Reporter: Gloria Haraito |
JAKARTA. Eksportir sayur dan buah mengeluhkan kebijakan pengetatan ekspor sayur-sayuran dan buah-buahan yang telah disepakati oleh Asean, China, Jepang, dan Korea Selatan (Asean+3) di di Kamboja, Rabu (27/10). Pasalnya, sayur dan buah Indonesia masih kalah saing di panggung internasional.
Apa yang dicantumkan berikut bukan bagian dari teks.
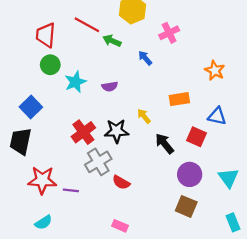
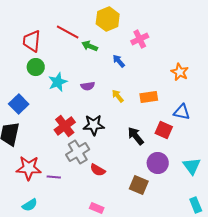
yellow arrow: (144, 116) -> (118, 96), moved
brown square: (186, 206) -> (139, 185), moved

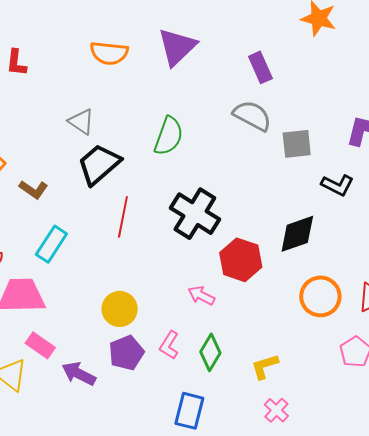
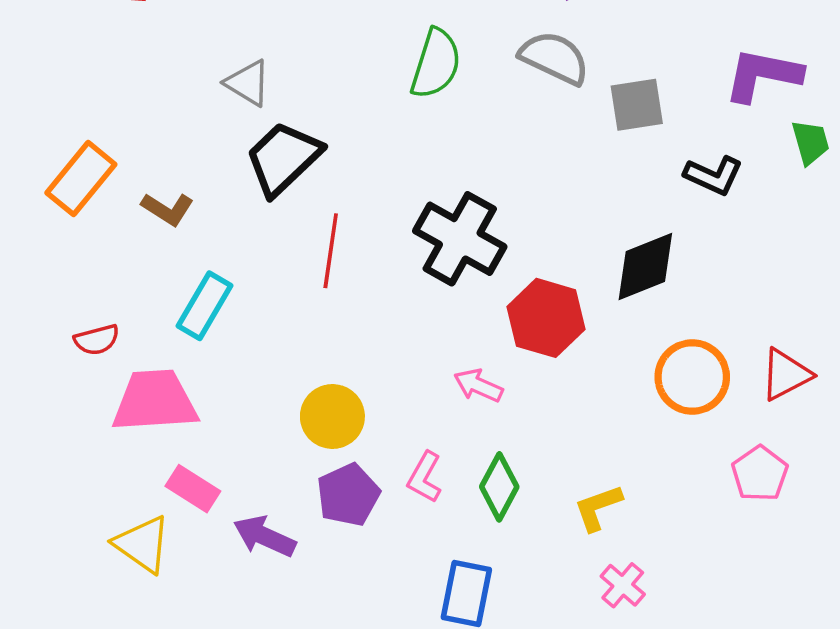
green semicircle: (169, 136) -> (436, 64), moved

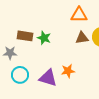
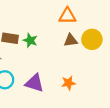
orange star: (68, 71) -> (69, 83), moved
Sandy Widjaja, Ketua Umum Asosiasi Eksportir Sayur dan Buah Indonesia (AESBI) mengatakan, kualitas bibit sayur dan buah Indonesia masih kalah dibandingkan negara tetangga. "Misal di luas kebun yang sama, produksi sayur lokal di negara tetangga 4 juta ton, di Indonesia cuma 2 juta ton," terang Sandy kepada KONTAN.
Selain itu, sayur dan buah lokal sulit bersaing karena dalam satu kebun seluas 10 hektare (ha), petani Indonesia kerap menanam bermacam tanaman. Satu lahan sebaiknya ditanami satu jenis tanaman. Ini membuat petani konsentrasi menanamkan modal demi meningkatkan kualitas tanaman dan memilih untuk menanam beragam jenis tanaman dalam satu lahan. Alhasil, petani Indonesia sulit memenuhi jumlah permintaan pembeli global.
Infrastruktur pendukung ekspor buah dan sayur di Indonesia juga tergolong mahal. Tengoklah ongkos kontainer pendingin yang dikirim dari Bandung ke Jakarta yang Rp 8 juta; sementara ongkos ekspedisi sayur dari Jakarta ke Singapura cuma US$ 900. "Berarti transportasi dalam negeri kita mahal sekali," terang Sandy.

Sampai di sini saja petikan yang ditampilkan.